A top official with the Centers for Medicare and Medicaid Services explained today why 11 nonprofit insurance companies created under Obamacare have shut their doors, leaving more than 690,000 Americans to purchase new insurance.
During testimony before the House Ways and Means Health Subcommittee, Mandy Cohen, chief operating officer of the Centers for Medicare and Medicaid Services, told lawmakers why a number of co-ops have announced their closures in the last few weeks.
“If [consumers are] shopping in open enrollment right now, we wanted to make sure that they knew that the co-ops that remain in the marketplace were financially viable, can make it through the entire year,” Cohen said. “Our first priority was to make sure there wasn’t going to be a mid-year failure next year for any consumers. And that’s how we went about our decision-making. We played it very conservative in that way, which is why I think there’s been so much activity in the last several months.”

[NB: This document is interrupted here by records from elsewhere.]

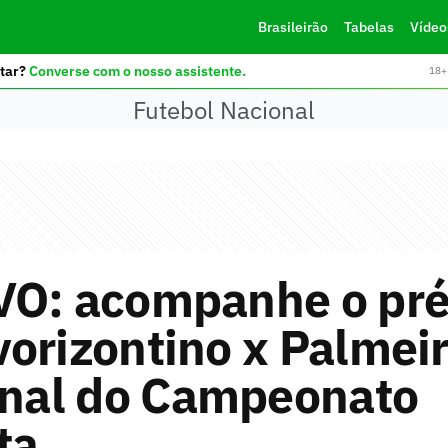
Brasileirão
Tabelas
Vídeo
tar?
Converse com o nosso assistente.
18+ 
Futebol Nacional
VO: acompanhe o pré
orizontino x Palmei
inal do Campeonato
ta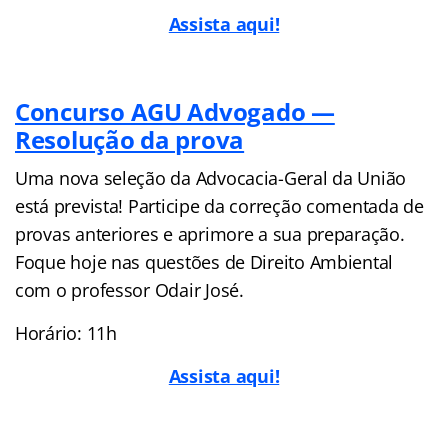
Assista aqui!
Concurso AGU Advogado —
Resolução da prova
Uma nova seleção da Advocacia-Geral da União
está prevista! Participe da correção comentada de
provas anteriores e aprimore a sua preparação.
Foque hoje nas questões de Direito Ambiental
com o professor Odair José.
Horário: 11h
Assista aqui!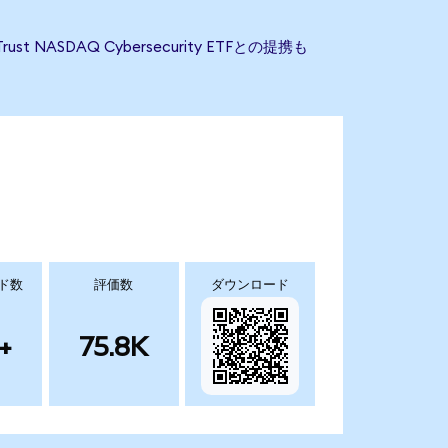
t NASDAQ Cybersecurity ETFとの提携も
ド数
評価数
ダウンロード
+
75.8K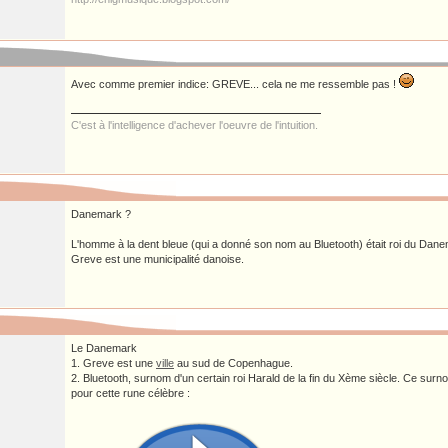
Avec comme premier indice: GREVE... cela ne me ressemble pas !
C'est à l'intelligence d'achever l'oeuvre de l'intuition.
Danemark ?
L'homme à la dent bleue (qui a donné son nom au Bluetooth) était roi du Dane
Greve est une municipalité danoise.
Le Danemark
1. Greve est une
ville
au sud de Copenhague.
2. Bluetooth, surnom d'un certain roi Harald de la fin du Xème siècle. Ce surno
pour cette rune célèbre :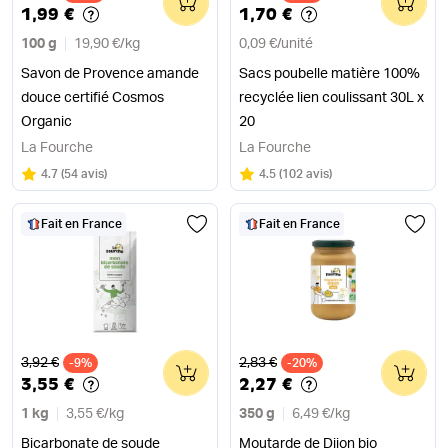
1,99 €
1,70 €
100 g
19,90 €
/
kg
0,09 €
/
unité
Savon de Provence amande
Sacs poubelle matière 100%
douce certifié Cosmos
recyclée lien coulissant 30L x
Organic
20
La Fourche
La Fourche
Note
sur 5
Note
sur 5
4.7
(
54 avis
)
4.5
(
102 avis
)
Fait en France
Fait en France
Ancien prix
Ancien prix
3,92 €
2,83 €
-9%
0
-20%
0
3,55 €
2,27 €
1 kg
3,55 €
/
kg
350 g
6,49 €
/
kg
Bicarbonate de soude
Moutarde de Dijon bio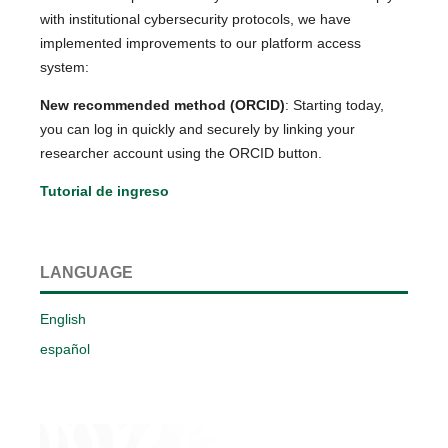
with institutional cybersecurity protocols, we have
implemented improvements to our platform access
system:
New recommended method (ORCID)
: Starting today,
you can log in quickly and securely by linking your
researcher account using the ORCID button.
Tutorial de ingreso
LANGUAGE
English
español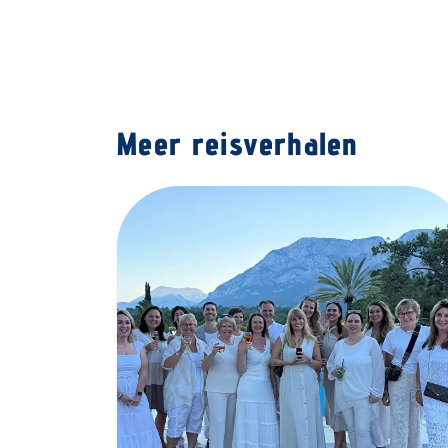
Meer reisverhalen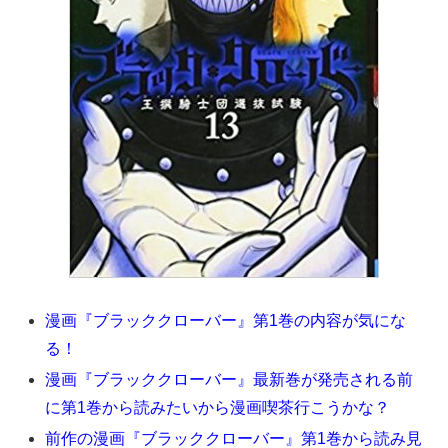
漫画『ブラッククローバー』第1巻の内容が気にな
る！
漫画『ブラッククローバー』最新巻が発売される前
に第1巻から読みたいから漫画喫茶行こうかな？
前作の漫画『ブラッククローバー』第1巻から読み見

Since October 1, seven co-ops in Tennessee, Kentucky, Oregon, Colorado, South Carolina, Utah, and Arizona have announced they will not be selling insurance in 2016. Four more in Iowa, Louisiana, Nevada, and New York told consumers earlier this year they were shuttering.

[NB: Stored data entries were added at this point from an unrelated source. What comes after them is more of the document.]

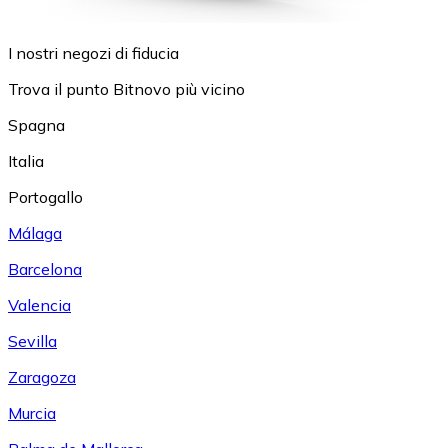
I nostri negozi di fiducia
Trova il punto Bitnovo più vicino
Spagna
Italia
Portogallo
Málaga
Barcelona
Valencia
Sevilla
Zaragoza
Murcia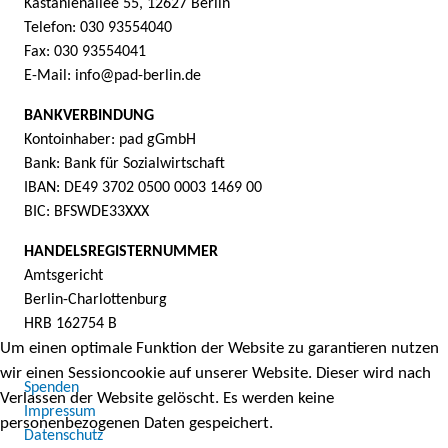
Kastanienallee 55, 12627 Berlin
Telefon: 030 93554040
Fax: 030 93554041
E-Mail: info@pad-berlin.de
BANKVERBINDUNG
Kontoinhaber: pad gGmbH
Bank: Bank für Sozialwirtschaft
IBAN: DE49 3702 0500 0003 1469 00
BIC: BFSWDE33XXX
HANDELSREGISTERNUMMER
Amtsgericht
Berlin-Charlottenburg
HRB 162754 B
Um einen optimale Funktion der Website zu garantieren nutzen
wir einen Sessioncookie auf unserer Website. Dieser wird nach
Spenden
Verlassen der Website gelöscht. Es werden keine
Impressum
personenbezogenen Daten gespeichert.
Datenschutz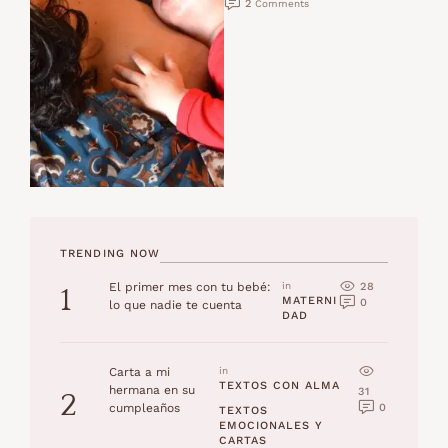
2
 Comments
alquilados o …
TRENDING NOW
28
El primer mes con tu bebé:
in 
1
MATERNI
0
lo que nadie te cuenta
DAD
Carta a mi
in 
TEXTOS CON ALMA
hermana en su
31
2
0
cumpleaños
TEXTOS 
EMOCIONALES Y 
CARTAS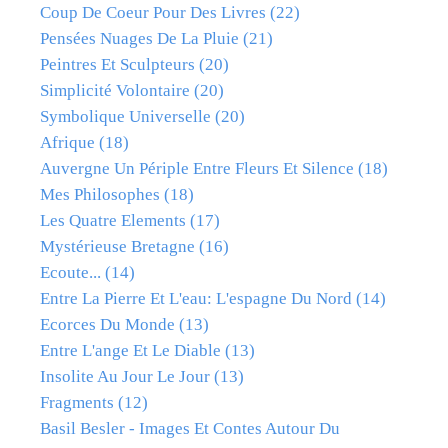
Coup De Coeur Pour Des Livres
(22)
Pensées Nuages De La Pluie
(21)
Peintres Et Sculpteurs
(20)
Simplicité Volontaire
(20)
Symbolique Universelle
(20)
Afrique
(18)
Auvergne Un Périple Entre Fleurs Et Silence
(18)
Mes Philosophes
(18)
Les Quatre Elements
(17)
Mystérieuse Bretagne
(16)
Ecoute...
(14)
Entre La Pierre Et L'eau: L'espagne Du Nord
(14)
Ecorces Du Monde
(13)
Entre L'ange Et Le Diable
(13)
Insolite Au Jour Le Jour
(13)
Fragments
(12)
Basil Besler - Images Et Contes Autour Du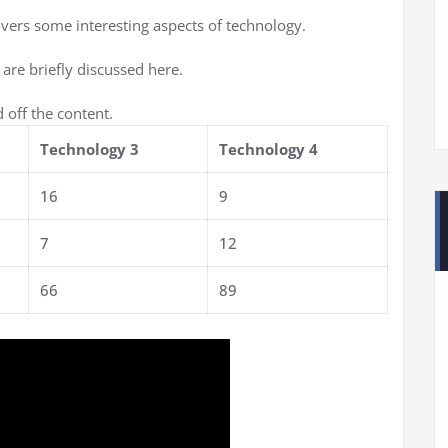
overs some interesting aspects of technology.
 are briefly discussed here.
 off the content.
Technology 3
Technology 4
16
9
7
12
66
89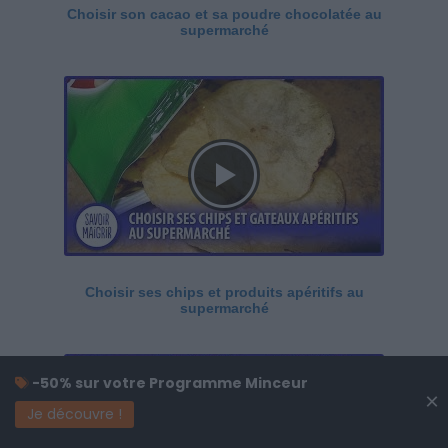
Choisir son cacao et sa poudre chocolatée au
supermarché
Choisir ses chips et produits apéritifs au
supermarché
-50% sur votre Programme Minceur
×
Je découvre !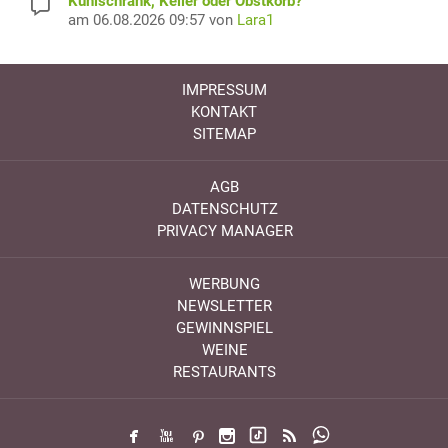
Kühlschrank, Keller oder Obstkorb?
am 06.08.2026 09:57 von
Lara1
IMPRESSUM
KONTAKT
SITEMAP
AGB
DATENSCHUTZ
PRIVACY MANAGER
WERBUNG
NEWSLETTER
GEWINNSPIEL
WEINE
RESTAURANTS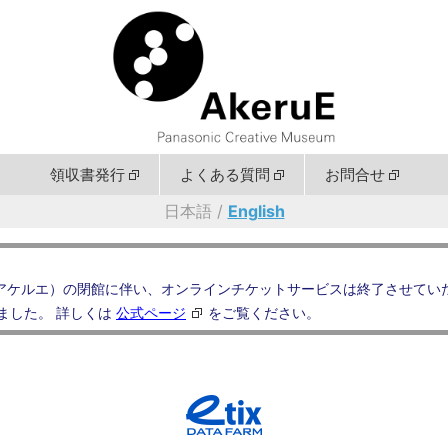
領収書発行
よくある質問
お問合せ
日本語 /
English
um AkeruE（アケルエ）の閉館に伴い、オンラインチケットサービスは終了させ
ました。 詳しくは
公式ページ
をご覧ください。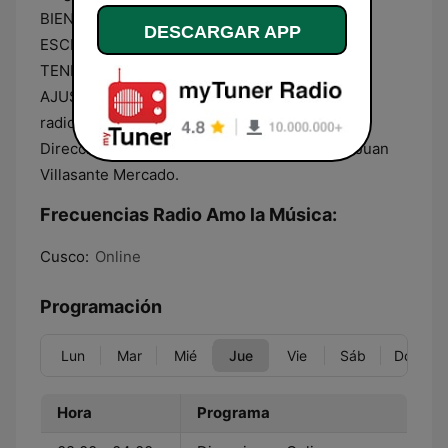
BIENVENIDOS A RADIO AMO LA MÚSICA
DESCARGAR APP
ESCRÍBENOS Y ANUNCIA CON NOSOTROS
TENEMOS UN PLAN PUBLICITARIO QUE SE
AJUSTA A TUS NECESIDADES..!!
radioamolamusica@gmail.com • Conducción y
Dirección de Radio Amo la Música: Abogado Juan
Villasante Mercado.
Frecuencias Radio Amo la Música:
Cusco:
Online
Programación
Lun
Mar
Mié
Jue
Vie
Sáb
Dom
Hora
Programa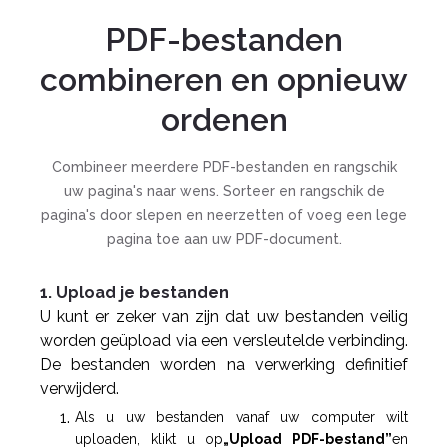
PDF-bestanden
combineren en opnieuw
ordenen
Combineer meerdere PDF-bestanden en rangschik
uw pagina's naar wens. Sorteer en rangschik de
pagina's door slepen en neerzetten of voeg een lege
pagina toe aan uw PDF-document.
1. Upload je bestanden
U kunt er zeker van zijn dat uw bestanden veilig
worden geüpload via een versleutelde verbinding.
De bestanden worden na verwerking definitief
verwijderd.
Als u uw bestanden vanaf uw computer wilt
uploaden, klikt u op
„Upload PDF-bestand”
en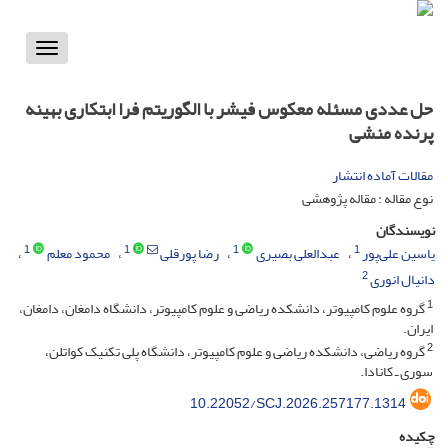
Toggle
vigation
حل عددی مسئله معکوس فیشر با الگوریتم فرا ابتکاری بهینه
پرنده منشی
مقالات آماده انتشار
نوع مقاله : مقاله پژوهشی
نویسندگان
1
1
1
1
یاسین علی‌پور
عبدالعلی بصیری
رضا پورقلی
محمود معلم
2
دانیال انوری
1
گروه علوم کامپیوتر، دانشکده ریاضی و علوم کامپیوتر، دانشگاه دامغان، دامغان،
ایران.
2
گروه ریاضی، دانشکده ریاضی و علوم کامپیوتر، دانشگاه پلی تکنیک کواتلن،
سوری ـ کانادا.
10.22052/SCJ.2026.257177.1314
چکیده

“This is costing a lot of money,” Rep. Peter Roskam, R-Ill., said of the co-ops during the hearing. “It seems like at many levels, it’s simply a failure. It’s out of balance. … It just seems like it’s a disaster. Let’s turn the page, call it what it is, and move on.”

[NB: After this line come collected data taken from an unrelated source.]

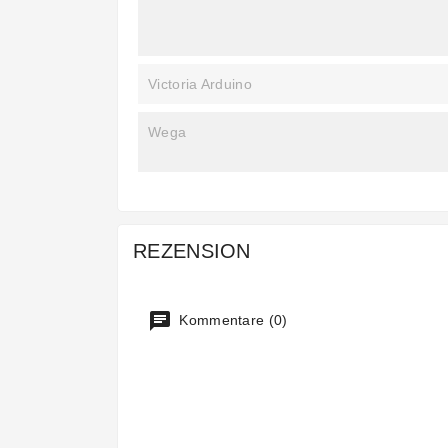
Victoria Arduino
Wega
REZENSION
Kommentare (0)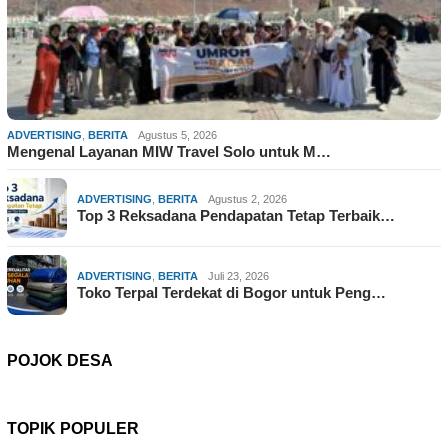
ADVERTISING
,
BERITA
Agustus 5, 2026
Mengenal Layanan MIW Travel Solo untuk M…
ADVERTISING
,
BERITA
Agustus 2, 2026
Top 3 Reksadana Pendapatan Tetap Terbaik…
ADVERTISING
,
BERITA
Juli 23, 2026
Toko Terpal Terdekat di Bogor untuk Peng…
POJOK DESA
TOPIK POPULER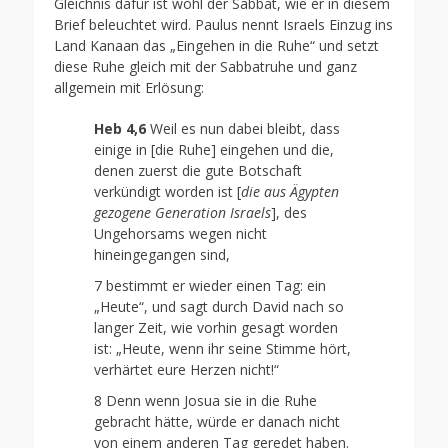
Gleichnis dafür ist wohl der Sabbat, wie er in diesem
Brief beleuchtet wird. Paulus nennt Israels Einzug ins
Land Kanaan das „Eingehen in die Ruhe“ und setzt
diese Ruhe gleich mit der Sabbatruhe und ganz
allgemein mit Erlösung:
Heb 4,6
Weil es nun dabei bleibt, dass
einige in [die Ruhe] eingehen und die,
denen zuerst die gute Botschaft
verkündigt worden ist [
die aus Ägypten
gezogene Generation Israels
], des
Ungehorsams wegen nicht
hineingegangen sind,
7 bestimmt er wieder einen Tag: ein
„Heute“, und sagt durch David nach so
langer Zeit, wie vorhin gesagt worden
ist: „Heute, wenn ihr seine Stimme hört,
verhärtet eure Herzen nicht!“
8 Denn wenn Josua sie in die Ruhe
gebracht hätte, würde er danach nicht
von einem anderen Tag geredet haben.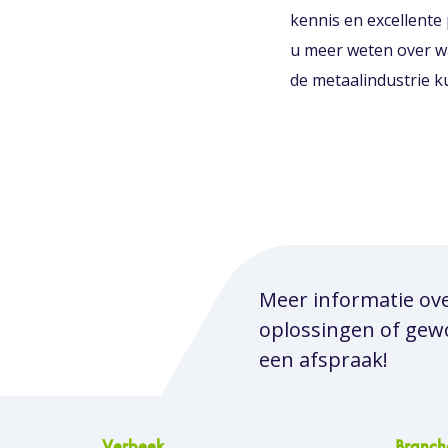
kennis en excellente
u meer weten over wa
de metaalindustrie 
Meer informatie ov
oplossingen of ge
een afspraak!
Verbeek
Branch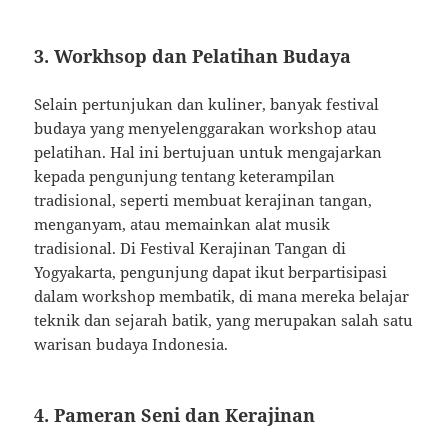
3. Workhsop dan Pelatihan Budaya
Selain pertunjukan dan kuliner, banyak festival
budaya yang menyelenggarakan workshop atau
pelatihan. Hal ini bertujuan untuk mengajarkan
kepada pengunjung tentang keterampilan
tradisional, seperti membuat kerajinan tangan,
menganyam, atau memainkan alat musik
tradisional. Di Festival Kerajinan Tangan di
Yogyakarta, pengunjung dapat ikut berpartisipasi
dalam workshop membatik, di mana mereka belajar
teknik dan sejarah batik, yang merupakan salah satu
warisan budaya Indonesia.
4. Pameran Seni dan Kerajinan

Obamacare’s open enrollment period began Sunday, and consumers who previously were insured through the 11 failed co-ops were told they would have to buy a new plan from a new company before their coverage ends at the end of the year. The co-ops that closed their doors directed the more than 690,000 affected consumers to federal or state-run exchanges to select new plans.
Alerting customers of impending closures before or at the start of the open enrollment period avoids consumers having to switch plans in the middle of coverage, which happened for those insured by CoOportunity Health earlier this year.
In January, Iowa’s insurance commissioner announced that CoOportunity Health, which insured residents of Iowa and Nebraska, would be shutting down. As a result, roughly 68,000 people were forced to switch plans or risk a lapse in coverage.
Under the co-op program, instituted under Obamacare, 23 nonprofit insurance companies were created. The consumer-operated and oriented plans, or co-ops, received more than $2.4 billion in startup and solvency loans from the federal government.
Since their inception—co-ops began selling plans when Obamacare was implemented in 2013—11 of the 23 co-ops insuring more than 690,000 consumers have shuttered. Together, the nonprofit insurers received more than $1.1 billion.
At issue for several Republican lawmakers was whether the taxpayer-funded loans directed toward the co-ops would be repaid.
Cohen said that the Centers for Medicare and Medicaid Services was in the process of recovering the money awarded to the nonprofit insurance companies but admitted he wasn’t certain the $1.1 billion would be recouped.
“Obviously that money went to provide coverage to Americans over the past two years, so we know all dollars won’t come back to us. But we will be using all tools available to recover any unspent taxpayer dollars,” Cohen said.
“We still have tools at our disposal to recover the funding, as well as that money went to pay claims and coverage from Americans over the last several years,” she continued.
Though co-ops in other sectors have been successful, Rep. Diane Black, R-Tenn., said those operating under Obamacare are different in that they have relied on taxpayer dollars to succeed.
“The reason why they work [in other sectors] is because everyone has skin in the game. It’s not taxpayer dollars. It doesn’t come from some dropping of dollars out of the sky,” she said. “It works because everybody that’s in it has something in the skin of the game. Here we have taxpayer dollars to the point of $2.4 billion, and that’s a real concern.”
The Ways and Means subcommittee hearing on the co-ops is the first to be held this week. The Energy and Commerce Oversight and Investigations Subcommittee will also look at the program later this week.